Investigating the performance of NAMD and NEMO on ARCHER2


In this blog, I will show results for the optimisation and tuning of NAMD and NEMO based on the ARCHER2 architecture. We looked at the placement of parallel processes and varying the runtime configurations to generalise optimisations for different architectures to guide users in their own performance tests.

We found that NAMD users should match the architecture of NUMA regions to find the optimal balance of thread and process parallelism. Reserving a thread per process improves the scalability on ARCHER2 by 12.5%. NEMO users can increase the efficiency of jobs by confining XIOS IO servers to NUMA regions and run larger simulations by reserving 75% of an ARCHER2 node without a performance detriment

Motivation

The HPC ecosystem throughout Europe is divided into different tiers: Tier-0 for European resources, Tier-1 for national, Tier-2 for regional and Tier-3 for local i.e., university clusters. ARCHER2 is the UK’s Tier-1 supercomputer and Cirrus, another supercomputer hosted at EPCC, is a Tier-2 regional service. As a very new service, ARCHER2 is an excellent example of modern supercomputing trends and representative of current and future Tier-0s with a many cores per node architecture. Because of this, we are perfectly placed to investigate the performance of codes on ARCHER2 and provide advice for users when moving their work from Tier-1 to Tier-0 machines.
How can we optimise codes based on the ARCHER2 many cores per node architecture? Do these optimisations also apply to Tier-0 machines? Based on these investigations, we can advise users on optimising for performance on Tier-0 machines based on ARCHER2.

Results

We assume that the reader is familiar with running NAMD or NEMO. Both are widely used on ARCHER2 so we hope that our optimisations will have a large impact on the community. We used standard benchmarks that optimise the computational performance however, both have limited application: typical production runs for NAMD have high memory requirements and NEMO performs significant I/O management.[1]

NAMD

image

Figure 1 looks at the balance between thread and process parallelism on fully populated nodes. The best performance is clearly found with 128 processes per node and 1 thread per process i.e., without threaded parallelism. This is expected for our simplistic test case as adding threads will introduce additional communication overheads. However, most users will need to introduce threaded parallelism to reduce high memory requirements. Figure 1 shows that our optimal balance is 16 processes per node and 8 threads per process. This is significant as the pattern matches the ARCHER2 NUMA structure by mapping 2 process per region (8 NUMA regions per node with 16 cores per region). Users should copy the architecture of NUMA regions to find the optimal process placement.
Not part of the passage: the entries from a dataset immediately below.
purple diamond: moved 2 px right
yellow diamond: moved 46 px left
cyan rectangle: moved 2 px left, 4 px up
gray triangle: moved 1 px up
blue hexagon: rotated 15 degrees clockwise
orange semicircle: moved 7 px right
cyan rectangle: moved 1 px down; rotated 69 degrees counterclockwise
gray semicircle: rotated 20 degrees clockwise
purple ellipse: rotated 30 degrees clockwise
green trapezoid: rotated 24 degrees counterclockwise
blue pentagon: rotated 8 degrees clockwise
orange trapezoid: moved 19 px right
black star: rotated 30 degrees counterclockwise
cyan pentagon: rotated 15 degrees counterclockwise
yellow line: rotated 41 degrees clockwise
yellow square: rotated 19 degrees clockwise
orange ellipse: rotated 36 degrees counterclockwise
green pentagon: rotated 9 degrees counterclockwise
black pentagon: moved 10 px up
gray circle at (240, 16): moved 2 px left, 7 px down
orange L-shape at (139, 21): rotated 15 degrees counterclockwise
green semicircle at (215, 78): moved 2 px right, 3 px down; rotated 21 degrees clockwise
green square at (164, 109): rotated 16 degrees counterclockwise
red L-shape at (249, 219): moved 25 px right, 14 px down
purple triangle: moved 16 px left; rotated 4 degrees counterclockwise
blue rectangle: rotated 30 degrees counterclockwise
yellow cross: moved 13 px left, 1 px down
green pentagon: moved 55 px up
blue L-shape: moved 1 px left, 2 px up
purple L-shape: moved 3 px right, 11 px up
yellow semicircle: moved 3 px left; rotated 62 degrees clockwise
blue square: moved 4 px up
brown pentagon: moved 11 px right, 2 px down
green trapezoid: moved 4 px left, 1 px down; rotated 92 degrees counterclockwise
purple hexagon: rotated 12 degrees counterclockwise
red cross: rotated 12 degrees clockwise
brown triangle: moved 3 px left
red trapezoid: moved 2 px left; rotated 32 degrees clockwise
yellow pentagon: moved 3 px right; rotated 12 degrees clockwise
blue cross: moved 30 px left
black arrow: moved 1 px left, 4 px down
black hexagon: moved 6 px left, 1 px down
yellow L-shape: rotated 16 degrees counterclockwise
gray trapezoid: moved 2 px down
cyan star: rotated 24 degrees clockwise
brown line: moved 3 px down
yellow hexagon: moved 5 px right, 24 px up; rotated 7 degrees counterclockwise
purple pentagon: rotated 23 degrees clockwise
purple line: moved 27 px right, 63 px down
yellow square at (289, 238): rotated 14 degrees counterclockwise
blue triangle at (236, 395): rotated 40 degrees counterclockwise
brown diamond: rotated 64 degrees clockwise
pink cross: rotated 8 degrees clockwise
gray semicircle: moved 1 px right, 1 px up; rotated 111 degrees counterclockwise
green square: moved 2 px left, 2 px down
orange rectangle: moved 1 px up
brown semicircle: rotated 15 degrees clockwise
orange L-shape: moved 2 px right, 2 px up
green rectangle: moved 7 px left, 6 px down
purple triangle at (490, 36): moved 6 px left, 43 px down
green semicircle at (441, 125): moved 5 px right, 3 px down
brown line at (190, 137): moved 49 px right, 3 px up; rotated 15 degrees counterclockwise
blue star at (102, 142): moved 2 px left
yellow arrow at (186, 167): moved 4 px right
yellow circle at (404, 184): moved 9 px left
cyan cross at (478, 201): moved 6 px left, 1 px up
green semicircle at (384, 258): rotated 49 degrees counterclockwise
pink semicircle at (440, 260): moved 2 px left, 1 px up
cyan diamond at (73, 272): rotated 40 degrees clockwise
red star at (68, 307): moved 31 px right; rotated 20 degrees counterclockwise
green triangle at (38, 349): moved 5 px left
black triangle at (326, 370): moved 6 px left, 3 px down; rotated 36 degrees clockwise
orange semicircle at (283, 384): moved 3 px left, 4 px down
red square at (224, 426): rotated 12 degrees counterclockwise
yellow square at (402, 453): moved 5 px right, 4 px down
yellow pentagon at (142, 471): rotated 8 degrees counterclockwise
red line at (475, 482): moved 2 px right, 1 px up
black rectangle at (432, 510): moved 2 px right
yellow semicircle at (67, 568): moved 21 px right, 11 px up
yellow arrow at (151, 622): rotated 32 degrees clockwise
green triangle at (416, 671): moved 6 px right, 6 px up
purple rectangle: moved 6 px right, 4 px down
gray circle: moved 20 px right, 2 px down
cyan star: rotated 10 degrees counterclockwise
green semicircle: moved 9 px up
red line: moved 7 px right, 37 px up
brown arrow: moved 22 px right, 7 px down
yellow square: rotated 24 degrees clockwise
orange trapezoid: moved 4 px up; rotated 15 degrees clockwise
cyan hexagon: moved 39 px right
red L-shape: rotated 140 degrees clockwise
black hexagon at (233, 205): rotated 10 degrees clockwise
The NAMD developers also recommend reserving a thread per process for communication to reduce communications between threads. Figure 2 shows that we improve scalability by 12.5% when reserving a thread per process as we delay the turning point by 8,192 cores. At lower core counts the performance benefits from the additional threads. Users should reserve a thread per process for communication to improve scalability.

NEMO

image

The NEMO developers recommend detached mode, where each process runs as an XIOS client with external XIOS IO-server processors, to manage the IO of large volumes of data. Figure 3 looks at the regular packing of ocean clients and 0, 1, or 3 idle cores between each client i.e., drastically under-populating the nodes. We can see that the performance of the computation, emphasised by our chosen test case, is not affected despite us only populating 25% of the nodes. This indicates that users can reserve large portions of the nodes for IO management without a performance detriment.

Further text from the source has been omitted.